Nel pieno della bufera che investe il mondo arbitrale italiano, arriva una precisazione destinata a ridimensionare almeno in parte il raggio dell’inchiesta. Intervenuto a “Radio Anch’io Sport” su Rai Radio 1, l’avvocato Mattia Grassani, esperto di diritto sportivo, ha chiarito che l’indagine penale riguarda esclusivamente due tesserati AIA.

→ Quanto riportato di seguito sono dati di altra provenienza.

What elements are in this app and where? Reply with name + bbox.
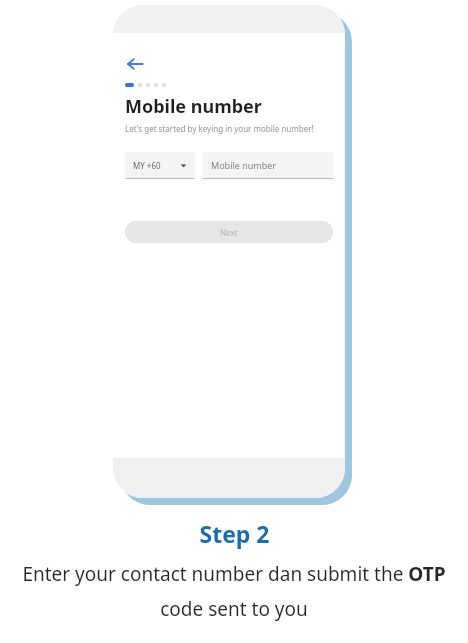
button[interactable]: Mobile number [203, 152, 333, 179]
staticText: Mobile number [211, 159, 277, 171]
staticText: MY +60 [133, 160, 161, 171]
button[interactable]: MY +60 [125, 152, 195, 179]
staticText: Mobile number [125, 94, 262, 119]
button[interactable]: Back [125, 53, 147, 75]
button[interactable]: Next [125, 221, 333, 243]
staticText: Step 2 [199, 518, 270, 549]
staticText: Let's get started by keying in your mobi… [125, 123, 322, 134]
staticText: Enter your contact number dan submit the… [4, 561, 464, 621]
staticText: Next [220, 227, 238, 238]
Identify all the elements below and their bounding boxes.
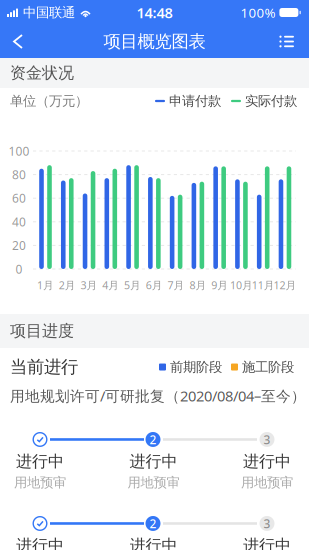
staticText: 1月 [37, 278, 54, 292]
staticText: 进行中 [16, 452, 64, 471]
staticText: 申请付款 [169, 93, 221, 109]
staticText: 20 [12, 237, 26, 253]
staticText: 6月 [146, 278, 163, 292]
button[interactable]: List [267, 27, 309, 56]
staticText: 用地预审 [128, 474, 180, 491]
staticText: 前期阶段 [170, 359, 222, 375]
staticText: 100% [240, 4, 275, 21]
staticText: 4月 [102, 278, 119, 292]
staticText: 12月 [274, 278, 296, 292]
staticText: 8月 [189, 278, 206, 292]
staticText: 进行中 [130, 536, 178, 550]
staticText: 2月 [59, 278, 76, 292]
staticText: 2 [150, 516, 156, 531]
staticText: 施工阶段 [242, 359, 294, 375]
staticText: 单位（万元） [10, 93, 88, 109]
button[interactable]: Back [0, 26, 38, 57]
staticText: 项目进度 [10, 321, 74, 341]
staticText: 11月 [252, 278, 275, 292]
staticText: 9月 [211, 278, 228, 292]
staticText: 项目概览图表 [104, 31, 206, 52]
staticText: 用地预审 [241, 474, 293, 491]
staticText: 2 [150, 432, 156, 447]
staticText: 用地规划许可/可研批复（2020/08/04–至今） [10, 386, 306, 406]
staticText: 进行中 [243, 452, 291, 471]
staticText: 进行中 [130, 452, 178, 471]
staticText: 7月 [168, 278, 185, 292]
staticText: 用地预审 [14, 474, 66, 491]
staticText: 60 [12, 190, 26, 206]
staticText: 进行中 [16, 536, 64, 550]
staticText: 中国联通 [23, 4, 75, 21]
staticText: 0 [16, 261, 22, 277]
staticText: 3月 [80, 278, 98, 292]
staticText: 实际付款 [245, 93, 297, 109]
staticText: 3 [264, 432, 270, 447]
staticText: 10月 [230, 278, 253, 292]
staticText: 80 [12, 167, 26, 182]
staticText: 当前进行 [10, 356, 78, 378]
staticText: 14:48 [136, 3, 172, 22]
staticText: 进行中 [243, 536, 291, 550]
staticText: 3 [264, 516, 270, 531]
staticText: 100 [8, 143, 30, 159]
staticText: 5月 [124, 278, 141, 292]
staticText: 资金状况 [10, 63, 74, 83]
staticText: 40 [12, 214, 26, 230]
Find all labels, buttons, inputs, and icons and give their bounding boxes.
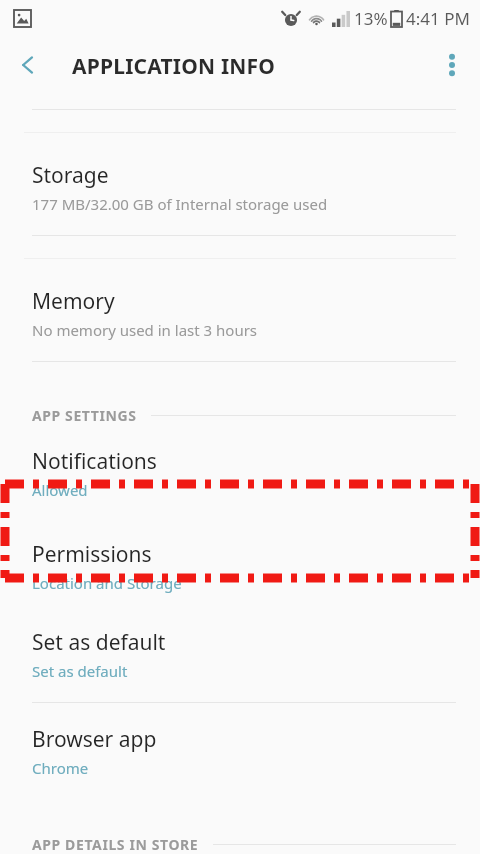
staticText: Permissions (32, 540, 152, 569)
staticText: Browser app (32, 725, 157, 754)
staticText: APPLICATION INFO (72, 52, 276, 81)
button[interactable]: Navigate up (0, 37, 56, 93)
button[interactable]: Notifications (0, 447, 480, 522)
button[interactable]: Permissions (0, 522, 480, 614)
staticText: 177 MB/32.00 GB of Internal storage used (32, 194, 328, 214)
button[interactable]: Browser app (0, 703, 480, 799)
staticText: 13% (354, 7, 388, 30)
staticText: Set as default (32, 628, 166, 657)
button[interactable]: Set as default (0, 614, 480, 702)
staticText: Set as default (32, 661, 128, 681)
staticText: Storage (32, 161, 109, 190)
staticText: Notifications (32, 447, 157, 476)
button[interactable]: Storage (0, 133, 480, 235)
staticText: Chrome (32, 758, 89, 778)
staticText: Memory (32, 287, 115, 316)
staticText: 4:41 PM (406, 7, 470, 30)
staticText: APP DETAILS IN STORE (32, 835, 199, 854)
staticText: No memory used in last 3 hours (32, 320, 258, 340)
staticText: Allowed (32, 480, 88, 500)
staticText: APP SETTINGS (32, 406, 137, 425)
button[interactable]: Memory (0, 259, 480, 361)
staticText: Location and Storage (32, 573, 182, 593)
button[interactable]: More options (424, 37, 480, 93)
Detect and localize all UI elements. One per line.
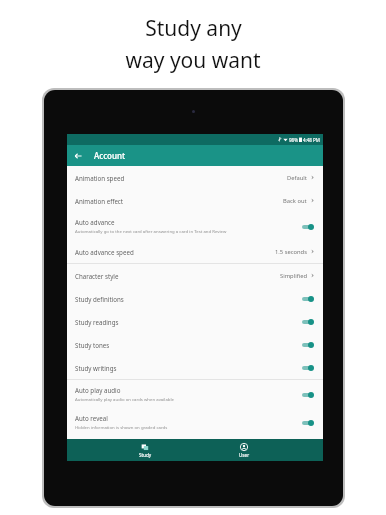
button[interactable]: Auto advance <box>67 212 323 240</box>
button[interactable]: Auto play audio <box>67 380 323 408</box>
staticText: Study tones <box>75 341 110 349</box>
staticText: Study definitions <box>75 295 124 303</box>
staticText: Study any <box>145 14 242 43</box>
button[interactable]: Animation speed <box>67 166 323 189</box>
staticText: Auto advance <box>75 218 115 226</box>
staticText: Account <box>94 150 126 161</box>
staticText: Animation effect <box>75 197 124 205</box>
staticText: Study readings <box>75 318 119 326</box>
button[interactable]: Study writings <box>67 356 323 379</box>
button[interactable]: Auto advance speed <box>67 240 323 263</box>
staticText: Study <box>139 452 152 458</box>
staticText: Auto play audio <box>75 386 121 394</box>
button[interactable]: Study readings <box>67 310 323 333</box>
staticText: Auto advance speed <box>75 248 134 256</box>
staticText: Automatically go to the next card after … <box>75 228 227 234</box>
staticText: 1.5 seconds <box>275 248 307 256</box>
staticText: Study writings <box>75 364 117 372</box>
button[interactable]: Study definitions <box>67 287 323 310</box>
staticText: User <box>239 452 250 458</box>
staticText: 4:48 PM <box>303 137 320 143</box>
button[interactable]: Character style <box>67 264 323 287</box>
button[interactable]: Study tones <box>67 333 323 356</box>
staticText: Auto reveal <box>75 414 108 422</box>
staticText: Hidden information is shown on graded ca… <box>75 424 168 430</box>
button[interactable]: User <box>224 443 264 458</box>
button[interactable]: Auto reveal <box>67 408 323 436</box>
staticText: Animation speed <box>75 174 125 182</box>
staticText: 98% <box>289 137 298 143</box>
button[interactable]: Study <box>125 443 165 458</box>
staticText: Automatically play audio on cards when a… <box>75 396 175 402</box>
staticText: way you want <box>125 46 261 75</box>
button[interactable]: Back <box>67 145 88 166</box>
button[interactable]: Animation effect <box>67 189 323 212</box>
staticText: Default <box>287 174 307 182</box>
staticText: Simplified <box>280 272 307 280</box>
staticText: Back out <box>283 197 307 205</box>
staticText: Character style <box>75 272 119 280</box>
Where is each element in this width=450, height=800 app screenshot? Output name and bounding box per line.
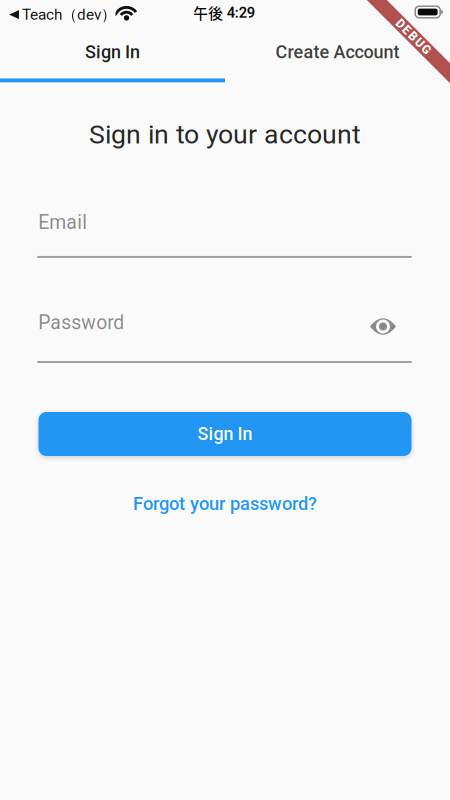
staticText: Sign in to your account	[89, 119, 361, 150]
staticText: Sign In	[198, 424, 252, 444]
button[interactable]: Show password	[361, 304, 405, 348]
button[interactable]: Sign In	[38, 412, 412, 456]
button[interactable]: Create Account	[225, 29, 450, 75]
staticText: Password	[38, 311, 124, 334]
button[interactable]: Email	[37, 209, 412, 259]
button[interactable]: Password	[37, 309, 412, 364]
staticText: 午後	[193, 2, 223, 23]
staticText: Create Account	[276, 42, 400, 63]
staticText: Forgot your password?	[133, 493, 317, 514]
staticText: Email	[38, 211, 87, 234]
button[interactable]: Forgot your password?	[125, 485, 325, 522]
staticText: Teach（dev）	[22, 5, 116, 24]
staticText: Sign In	[85, 42, 140, 63]
staticText: DEBUG	[391, 29, 436, 44]
staticText: 4:29	[227, 4, 255, 21]
button[interactable]: Sign In	[0, 29, 225, 75]
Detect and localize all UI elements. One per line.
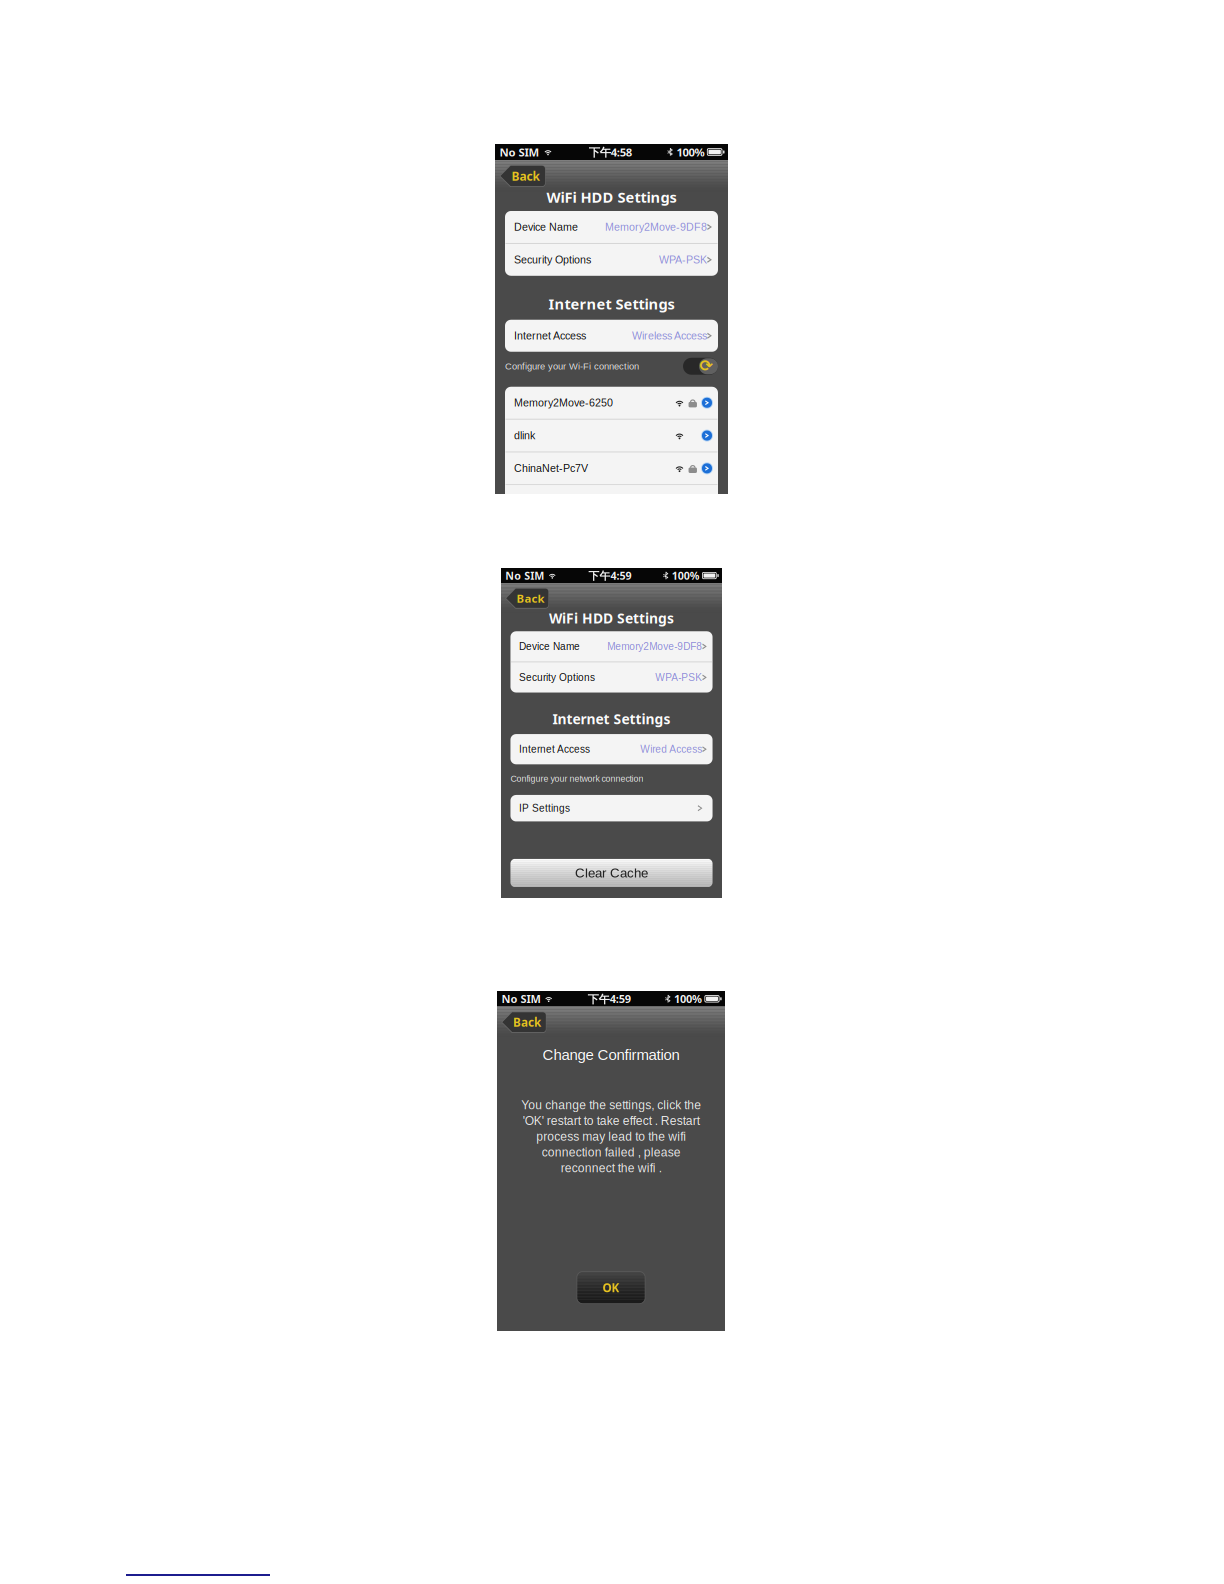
staticText: 100% [676,144,704,160]
button[interactable]: Internet Access [505,320,718,352]
staticText: Back [513,1014,541,1030]
button[interactable]: Security Options [505,244,718,276]
staticText: Clear Cache [575,866,648,880]
button[interactable]: dlink [505,420,718,452]
staticText: ChinaNet-Pc7V [514,462,588,474]
button[interactable]: IP Settings [510,795,712,822]
staticText: Memory2Move-9DF8 [605,221,707,233]
staticText: WiFi HDD Settings [546,187,676,207]
staticText: Internet Access [514,330,586,342]
button[interactable]: Memory2Move-6250 [505,387,718,419]
button[interactable]: Clear Cache [510,859,712,887]
staticText: Internet Settings [548,294,674,314]
staticText: dlink [514,430,535,442]
staticText: Internet Settings [552,710,670,728]
staticText: You change the settings, click the 'OK' … [521,1098,701,1175]
staticText: Security Options [514,254,591,266]
staticText: WPA-PSK [659,254,707,266]
button[interactable]: Back [501,1012,546,1033]
staticText: Memory2Move-6250 [514,397,613,409]
button[interactable]: Refresh network list [683,358,718,375]
staticText: IP Settings [519,803,570,814]
button[interactable]: ChinaNet-Pc7V [505,452,718,484]
button[interactable]: Back [505,588,549,609]
staticText: 100% [672,568,700,583]
staticText: WiFi HDD Settings [549,609,674,628]
staticText: Back [512,168,540,184]
button[interactable]: Security Options [510,662,712,692]
staticText: Memory2Move-9DF8 [607,641,702,652]
button[interactable]: Internet Access [510,734,712,764]
staticText: 下午4:59 [589,568,632,583]
staticText: OK [602,1280,620,1296]
staticText: No SIM [505,568,544,583]
button[interactable]: Back [500,165,546,187]
staticText: Configure your network connection [510,774,643,784]
staticText: Back [517,590,545,606]
button[interactable]: Device Name [510,631,712,662]
staticText: Security Options [519,672,595,683]
staticText: No SIM [500,144,540,160]
staticText: 下午4:58 [589,144,632,160]
button[interactable]: Device Name [505,211,718,243]
staticText: Change Confirmation [542,1047,680,1063]
button[interactable]: OK [577,1272,645,1304]
staticText: 100% [674,991,702,1006]
staticText: Device Name [519,641,580,652]
staticText: Wireless Access [632,330,707,342]
staticText: Device Name [514,221,578,233]
staticText: Wired Access [640,744,702,755]
staticText: Configure your Wi-Fi connection [505,361,639,371]
staticText: Internet Access [519,744,590,755]
staticText: 下午4:59 [588,991,631,1006]
staticText: WPA-PSK [655,672,702,683]
staticText: ⟳ [700,357,712,375]
staticText: No SIM [501,991,540,1006]
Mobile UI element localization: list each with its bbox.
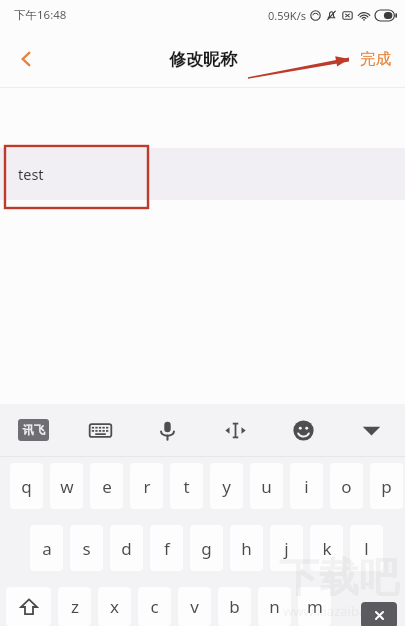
button[interactable]: a (30, 525, 63, 571)
button[interactable]: 关闭 (361, 602, 397, 626)
button[interactable]: t (170, 463, 203, 509)
button[interactable]: 表情 (269, 404, 337, 456)
staticText: 讯飞 (23, 423, 45, 437)
button[interactable]: Shift (6, 587, 51, 626)
staticText: test (18, 164, 44, 184)
button[interactable]: d (110, 525, 143, 571)
button[interactable]: g (190, 525, 223, 571)
staticText: n (269, 595, 280, 618)
button[interactable]: 返回 (0, 33, 52, 85)
staticText: t (183, 475, 190, 498)
button[interactable]: 讯飞输入法 (0, 404, 67, 456)
staticText: z (71, 595, 79, 618)
staticText: k (322, 537, 332, 560)
button[interactable]: e (90, 463, 123, 509)
button[interactable]: p (370, 463, 403, 509)
button[interactable]: f (150, 525, 183, 571)
button[interactable]: l (350, 525, 383, 571)
staticText: x (110, 595, 119, 618)
button[interactable]: y (210, 463, 243, 509)
staticText: 完成 (360, 49, 391, 69)
staticText: r (143, 475, 151, 498)
button[interactable]: 完成 (346, 39, 405, 79)
staticText: v (190, 595, 199, 618)
staticText: i (304, 475, 309, 498)
button[interactable]: u (250, 463, 283, 509)
button[interactable]: o (330, 463, 363, 509)
staticText: a (42, 537, 52, 560)
staticText: o (341, 475, 352, 498)
button[interactable]: 移动光标 (201, 404, 269, 456)
staticText: l (364, 537, 369, 560)
staticText: 下载吧 (279, 552, 399, 602)
staticText: 0.59K/s (268, 8, 306, 23)
button[interactable]: z (58, 587, 91, 626)
staticText: 修改昵称 (169, 49, 237, 70)
button[interactable]: s (70, 525, 103, 571)
button[interactable]: 收起键盘 (337, 404, 405, 456)
staticText: 下午16:48 (14, 7, 67, 23)
button[interactable]: j (270, 525, 303, 571)
button[interactable]: q (10, 463, 43, 509)
staticText: u (261, 475, 272, 498)
staticText: p (381, 475, 392, 498)
button[interactable]: r (130, 463, 163, 509)
button[interactable]: n (258, 587, 291, 626)
staticText: c (150, 595, 159, 618)
staticText: y (222, 475, 231, 498)
button[interactable]: h (230, 525, 263, 571)
button[interactable]: test (0, 148, 405, 200)
staticText: g (201, 537, 212, 560)
staticText: m (307, 595, 323, 618)
staticText: e (102, 475, 112, 498)
staticText: www.xiazaiba.com (283, 602, 396, 620)
button[interactable]: m (298, 587, 331, 626)
staticText: h (241, 537, 252, 560)
button[interactable]: c (138, 587, 171, 626)
button[interactable]: k (310, 525, 343, 571)
button[interactable]: i (290, 463, 323, 509)
staticText: q (21, 475, 32, 498)
button[interactable]: x (98, 587, 131, 626)
staticText: w (60, 475, 74, 498)
button[interactable]: 语音输入 (134, 404, 201, 456)
staticText: f (164, 537, 170, 560)
button[interactable]: 切换键盘 (67, 404, 134, 456)
button[interactable]: b (218, 587, 251, 626)
staticText: s (82, 537, 91, 560)
staticText: j (284, 537, 289, 560)
staticText: d (121, 537, 132, 560)
staticText: b (229, 595, 240, 618)
button[interactable]: v (178, 587, 211, 626)
button[interactable]: w (50, 463, 83, 509)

“Non ci sono società sportive di Serie A, non ci sono dirigenti, non ci sono calciatori e allenatori. L’Inter, come tutte le altre società che potrebbero aver ricevuto vantaggi da questa ipotesi accusatoria, sotto il profilo sportivo sono assolutamente estranee”, ha dichiarato Grassani. Un passaggio netto, che delimita il campo e invita alla cautela: “Parlare di coinvolgimento o responsabilità di club di Serie A è assolutamente prematuro”.
Le ombre sul sistema arbitrale
Se il perimetro giudiziario appare circoscritto, resta però un quadro più ampio che solleva interrogativi. Secondo Grassani, i fatti emersi delineano criticità profonde nel funzionamento del sistema arbitrale. Il riferimento è alla squalifica di 13 mesi del presidente AIA Zappi e alle continue polemiche che accompagnano l’utilizzo del VAR, oltre ai dubbi su terzietà, indipendenza e autonomia della classe arbitrale. Un insieme di elementi che, pur non configurando responsabilità dirette dei club, contribuisce a mettere sotto pressione l’intero impianto regolatorio.
La procura sportiva accelera: Chinè chiede gli atti
Sul fronte sportivo, i tempi si annunciano più rapidi rispetto alla giustizia ordinaria. Grassani ha spiegato che il procuratore federale Giuseppe Chinè ha già acquisito gli atti dalla Procura di Milano nella giornata di sabato precedente alla trasmissione. “La procura sportiva, che ha tempi più celeri, valuterà attraverso atti d’indagine autonomi, con audizioni dei diretti interessati”, ha precisato.
Un dettaglio rilevante riguarda la posizione degli arbitri coinvolti: Rocchi e Gervasoni, in ambito sportivo, non possono avvalersi della facoltà di non rispondere e saranno quindi tenuti a collaborare pienamente. Secondo Grassani, è lecito attendersi “attività molto incisive a breve” per verificare la solidità delle ipotesi accusatorie.
l nodo del “concorso” e possibili nuovi sviluppi
La difesa di Rocchi ha definito l’inchiesta anomala, sottolineando l’assenza di altri soggetti formalmente coinvolti in un’ipotesi di concorso in frode sportiva.
Grassani non esclude questo scenario, anzi lo considera una dinamica frequente: “È un’ipotesi plausibile e ricorrente. Anche se al momento gli indagati sono due, il quadro potrebbe includere altri soggetti non ancora identificati“.
Un’apertura che lascia spazio a possibili evoluzioni dell’indagine, qualora emergessero nuovi elementi.
Il precedente Udinese-Parma può riaprirsi
Tra i temi affrontati anche quello della precedente archiviazione legata alla partita Udinese-Parma. Grassani ha chiarito che una decisione sportiva già chiusa non esclude una riapertura: “Nuovi elementi possono giustificare un nuovo procedimento, anche se in precedenza era stata sancita la non colpevolezza”.
Politica e commissariamento: ipotesi remota
Sul piano istituzionale, alcune voci politiche hanno invocato il commissariamento della Federcalcio. Una prospettiva che Grassani ridimensiona: “Sono reazioni emozionali e di pancia”.
Secondo il giurista, al massimo potrebbe essere presa in considerazione una misura sull’AIA, ma le condizioni attuali – con un presidente dimissionario e nuove elezioni in vista – non sembrano giustificare un intervento straordinario.
“Meno che mai dalla politica, che deve rispettare l’autonomia dell’ordinamento sportivo”, ha aggiunto, indicando nel CONI l’unico soggetto eventualmente competente, pur definendo questa eventualità “abbastanza improbabile”.
Un quadro in evoluzione
L’inchiesta resta dunque circoscritta nei nomi ma aperta negli sviluppi. Da un lato, l’assenza di coinvolgimenti diretti dei club di Serie A; dall’altro, un sistema arbitrale sotto osservazione e una giustizia sportiva pronta ad accelerare.Le prossime settimane saranno decisive per chiarire la portata delle accuse e verificare se l’indagine resterà limitata agli attuali indagati o si allargherà ad altri soggetti.